WASHINGTON, April 12 — Paul D. Wolfowitz’s tenure as president of the World Bank was thrown into turmoil on Thursday by the disclosure that he had helped arrange a pay raise for his companion at the time of her transfer from the bank to the State Department, where she remained on the bank payroll.
In a chaotic day of revelations and meetings at a normally staid institution, Mr. Wolfowitz apologized for his role in the raise and transfer of Shaha Ali Riza, his companion, to a few hundred staff members assembled in the bank building atrium, only to be greeted by booing, catcalls and cries for his resignation.
[....]
Mr. Wolfowitz apologized at a morning news conference and at the atrium meeting after the staff association disclosed that it had found a dated memorandum from Mr. Wolfowitz to a vice president for human resources at the bank, apparently instructing him to agree to the terms of a raise and reassignment for Ms. Riza.

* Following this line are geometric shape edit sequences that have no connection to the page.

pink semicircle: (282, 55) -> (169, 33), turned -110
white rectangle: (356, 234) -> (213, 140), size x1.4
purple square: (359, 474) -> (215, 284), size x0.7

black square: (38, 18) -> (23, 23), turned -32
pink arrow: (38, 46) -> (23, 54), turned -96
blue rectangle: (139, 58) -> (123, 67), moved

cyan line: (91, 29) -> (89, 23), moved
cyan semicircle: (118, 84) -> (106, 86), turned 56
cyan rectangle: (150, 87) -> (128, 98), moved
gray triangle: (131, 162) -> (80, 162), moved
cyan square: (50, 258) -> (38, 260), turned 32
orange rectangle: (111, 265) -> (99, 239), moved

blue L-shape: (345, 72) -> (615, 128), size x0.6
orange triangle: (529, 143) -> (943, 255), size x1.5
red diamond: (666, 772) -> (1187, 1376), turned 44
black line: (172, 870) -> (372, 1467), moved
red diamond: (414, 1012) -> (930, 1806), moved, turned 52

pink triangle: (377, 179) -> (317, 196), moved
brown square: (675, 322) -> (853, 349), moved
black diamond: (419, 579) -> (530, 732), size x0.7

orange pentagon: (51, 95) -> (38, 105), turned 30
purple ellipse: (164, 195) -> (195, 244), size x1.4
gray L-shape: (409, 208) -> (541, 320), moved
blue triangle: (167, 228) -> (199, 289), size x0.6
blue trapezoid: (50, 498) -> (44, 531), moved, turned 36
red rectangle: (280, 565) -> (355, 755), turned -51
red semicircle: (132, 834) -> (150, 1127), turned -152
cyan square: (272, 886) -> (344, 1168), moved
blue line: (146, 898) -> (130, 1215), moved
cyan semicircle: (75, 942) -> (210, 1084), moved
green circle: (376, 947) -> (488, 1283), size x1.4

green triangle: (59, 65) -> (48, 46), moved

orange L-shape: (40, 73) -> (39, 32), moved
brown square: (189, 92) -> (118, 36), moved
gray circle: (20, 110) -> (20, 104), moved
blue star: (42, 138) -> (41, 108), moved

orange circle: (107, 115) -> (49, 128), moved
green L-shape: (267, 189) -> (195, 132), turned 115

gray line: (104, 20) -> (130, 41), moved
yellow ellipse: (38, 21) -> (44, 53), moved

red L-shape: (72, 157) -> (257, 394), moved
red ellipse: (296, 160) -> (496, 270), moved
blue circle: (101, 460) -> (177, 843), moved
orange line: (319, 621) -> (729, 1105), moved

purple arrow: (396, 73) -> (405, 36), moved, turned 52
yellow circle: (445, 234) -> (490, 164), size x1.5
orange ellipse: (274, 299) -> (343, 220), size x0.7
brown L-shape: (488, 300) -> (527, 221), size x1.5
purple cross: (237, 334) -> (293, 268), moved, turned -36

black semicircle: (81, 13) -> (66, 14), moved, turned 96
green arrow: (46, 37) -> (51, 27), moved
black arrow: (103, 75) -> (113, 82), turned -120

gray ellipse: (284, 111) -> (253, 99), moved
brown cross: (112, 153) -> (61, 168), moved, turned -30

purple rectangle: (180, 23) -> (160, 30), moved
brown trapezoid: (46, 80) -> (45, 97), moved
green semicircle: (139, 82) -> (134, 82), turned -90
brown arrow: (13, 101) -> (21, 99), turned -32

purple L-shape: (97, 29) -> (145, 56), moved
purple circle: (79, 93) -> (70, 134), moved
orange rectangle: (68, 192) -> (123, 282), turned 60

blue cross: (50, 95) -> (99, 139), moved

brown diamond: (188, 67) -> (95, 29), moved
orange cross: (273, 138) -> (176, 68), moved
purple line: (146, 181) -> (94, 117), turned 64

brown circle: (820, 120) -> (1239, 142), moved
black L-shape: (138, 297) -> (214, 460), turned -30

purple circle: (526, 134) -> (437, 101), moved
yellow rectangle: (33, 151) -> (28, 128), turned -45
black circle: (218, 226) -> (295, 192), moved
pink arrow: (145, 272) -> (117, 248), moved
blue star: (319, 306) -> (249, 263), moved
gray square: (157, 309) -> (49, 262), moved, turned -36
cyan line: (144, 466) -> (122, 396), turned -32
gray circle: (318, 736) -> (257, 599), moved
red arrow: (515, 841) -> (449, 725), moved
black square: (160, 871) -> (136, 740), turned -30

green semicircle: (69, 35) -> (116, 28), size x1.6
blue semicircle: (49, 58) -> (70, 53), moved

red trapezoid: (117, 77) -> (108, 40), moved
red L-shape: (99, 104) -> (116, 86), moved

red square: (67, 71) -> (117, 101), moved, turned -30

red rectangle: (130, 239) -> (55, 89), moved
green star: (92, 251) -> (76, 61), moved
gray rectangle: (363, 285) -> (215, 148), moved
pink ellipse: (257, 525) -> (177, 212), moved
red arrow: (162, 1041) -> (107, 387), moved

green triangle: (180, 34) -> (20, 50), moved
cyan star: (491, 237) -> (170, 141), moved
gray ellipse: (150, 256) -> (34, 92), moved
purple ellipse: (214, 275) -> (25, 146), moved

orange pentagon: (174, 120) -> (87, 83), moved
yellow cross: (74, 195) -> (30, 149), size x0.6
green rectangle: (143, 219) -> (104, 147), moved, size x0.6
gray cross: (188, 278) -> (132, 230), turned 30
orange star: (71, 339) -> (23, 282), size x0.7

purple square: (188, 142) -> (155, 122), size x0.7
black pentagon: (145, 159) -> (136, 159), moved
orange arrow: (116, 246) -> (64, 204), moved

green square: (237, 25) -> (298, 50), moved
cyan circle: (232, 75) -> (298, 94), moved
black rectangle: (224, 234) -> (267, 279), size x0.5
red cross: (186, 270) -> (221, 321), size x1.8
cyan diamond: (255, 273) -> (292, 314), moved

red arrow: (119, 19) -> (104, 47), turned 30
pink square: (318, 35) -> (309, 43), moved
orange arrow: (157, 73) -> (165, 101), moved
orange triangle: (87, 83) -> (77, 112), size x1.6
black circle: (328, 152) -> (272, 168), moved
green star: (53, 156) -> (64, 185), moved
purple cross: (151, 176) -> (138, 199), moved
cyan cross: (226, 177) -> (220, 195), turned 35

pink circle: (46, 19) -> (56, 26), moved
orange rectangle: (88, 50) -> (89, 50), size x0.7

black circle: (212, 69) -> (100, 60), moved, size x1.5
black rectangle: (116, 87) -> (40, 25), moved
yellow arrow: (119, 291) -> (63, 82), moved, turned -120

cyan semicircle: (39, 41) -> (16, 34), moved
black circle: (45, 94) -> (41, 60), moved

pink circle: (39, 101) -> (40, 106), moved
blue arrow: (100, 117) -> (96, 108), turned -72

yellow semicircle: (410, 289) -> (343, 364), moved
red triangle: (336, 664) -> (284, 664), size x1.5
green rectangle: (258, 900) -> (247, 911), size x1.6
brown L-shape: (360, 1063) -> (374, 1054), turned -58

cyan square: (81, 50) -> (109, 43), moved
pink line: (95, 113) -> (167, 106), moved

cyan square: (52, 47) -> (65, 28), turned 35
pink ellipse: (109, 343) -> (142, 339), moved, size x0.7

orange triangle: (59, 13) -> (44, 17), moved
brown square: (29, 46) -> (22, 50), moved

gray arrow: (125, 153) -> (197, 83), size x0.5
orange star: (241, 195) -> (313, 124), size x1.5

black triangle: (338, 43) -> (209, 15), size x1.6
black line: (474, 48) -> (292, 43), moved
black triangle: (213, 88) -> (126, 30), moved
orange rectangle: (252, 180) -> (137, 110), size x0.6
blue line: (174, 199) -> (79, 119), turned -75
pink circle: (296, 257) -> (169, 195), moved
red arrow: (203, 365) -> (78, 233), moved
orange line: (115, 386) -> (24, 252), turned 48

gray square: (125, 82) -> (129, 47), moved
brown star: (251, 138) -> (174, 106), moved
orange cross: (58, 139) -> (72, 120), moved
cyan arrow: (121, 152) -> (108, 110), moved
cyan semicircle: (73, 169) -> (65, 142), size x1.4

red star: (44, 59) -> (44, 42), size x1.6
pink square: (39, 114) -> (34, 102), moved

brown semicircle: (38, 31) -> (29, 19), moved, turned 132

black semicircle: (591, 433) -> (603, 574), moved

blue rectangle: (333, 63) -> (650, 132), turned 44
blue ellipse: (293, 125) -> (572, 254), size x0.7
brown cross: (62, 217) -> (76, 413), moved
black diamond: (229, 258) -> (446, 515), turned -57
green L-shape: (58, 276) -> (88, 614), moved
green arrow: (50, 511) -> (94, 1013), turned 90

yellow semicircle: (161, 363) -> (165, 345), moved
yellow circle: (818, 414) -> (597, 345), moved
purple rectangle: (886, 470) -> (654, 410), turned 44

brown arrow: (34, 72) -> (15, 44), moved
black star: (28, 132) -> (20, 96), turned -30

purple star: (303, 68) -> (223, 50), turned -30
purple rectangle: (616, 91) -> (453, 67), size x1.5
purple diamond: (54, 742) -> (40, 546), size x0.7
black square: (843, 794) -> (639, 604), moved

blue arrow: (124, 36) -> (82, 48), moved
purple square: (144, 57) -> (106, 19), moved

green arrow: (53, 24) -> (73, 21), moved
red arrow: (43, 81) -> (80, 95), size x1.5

The transfer and a subsequent raise eventually took her to a pay of $193,590 from $132,660, tax-free because of her status as a diplomat, and exceeding the salaries of cabinet members. “In hindsight, I wish I had trusted my original instincts and kept myself out of the negotiations,” Mr. Wolfowitz said.
[....]
What drove the anger at the bank was not that Mr. Wolfowitz had denied earlier that he had sought Ms. Riza’s transfer, but that he had been less than fully candid in discussing it until documents surfaced showing his direct role. His earlier insistence that he had consulted with ethics officials was disputed by some of them, who say they were not involved in the salary aspect of discussions.
Mr. Wolfowitz, who is divorced, has been close to Ms. Riza for several years, according to people who have worked with them. She was a communications officer in the Middle East and North Africa bureau of the bank when Mr. Wolfowitz arrived in 2005, and was transferred that September to the Middle East and North Africa bureau to help set up a semi-independent foundation to promote democracy in that region.
Her initial supervisor at the State Department was Elizabeth Cheney, whose father, Vice President Dick Cheney, has been a longtime associate of Mr. Wolfowitz. Ms. Riza now serves as a consultant to the foundation, the Foundation for the Future, while drawing her World Bank salary, the State Department said.
So Wolfowitz gives his girlfriend a $130,000 job at the World Bank, with pay raises, but doesn't really disclose his own involvement in providing Riza with the job and raises to the board itself. Talk about your conflict of ethics here. What is even more ironic is that Wolfowitz was targeting corruption within the World Bank. According to the NY Times:
For example, as part of his broad anticorruption drive, Mr. Wolfowitz for a time suspended aid to India, Chad, Kenya and other countries without consulting the board. Uzbekistan’s aid was suspended after it ousted American troops in 2005, leading to charges of political motivation.
[....]
He also appeared a victim of his own declaration that he would bring a new era of accountability to the bank. He boasted that he had doubled the staff of the public integrity division so it could prosecute cases of graft against corporations and bank employees, stirring resentment throughout the bank that he saw them all as corrupt.
And while Wolfowitz is embarking on this broad anti-corruption drive within the World Bank, he is giving his girlfriend a plum job at the World Bank--is that also defined as corruption?
I should point out that Paul Wolfowitz is also a member of the Project for a New American Century, which is the neoconservative group that has taken control of the Bush administration's foreign and military policy, and was the driving force for the administration's invasion of Iraq. We've seen how the neocons have created disaster after disaster on policies and issues within this administration--Iraq, the Great War on Terror, intelligence failures, Valerie Plame, and perhaps even the attorney purge. And now we have Wolfowitz embroiled in this scandal.
And one final little detail here--President Bush backs Wolfowitz:
PRESIDENT George W. Bush continues to support World Bank president Paul Wolfowitz despite a scandal over pay raises and promotions given to his girlfriend, the White House said today.
“The President has confidence in Paul Wolfowitz and his work at the World Bank," White House spokeswoman Dana Perino said.
“At the organisation, he has worked to lift people out of poverty around the world, he has focused his priorities on Africa, good governance and how the World Bank can respond better and more efficiently to crises around the world,” she said.
“He is talking to his board at the bank; the board is performing a review and I'll leave it at that.”
Which is probably of no surprise to anyone here.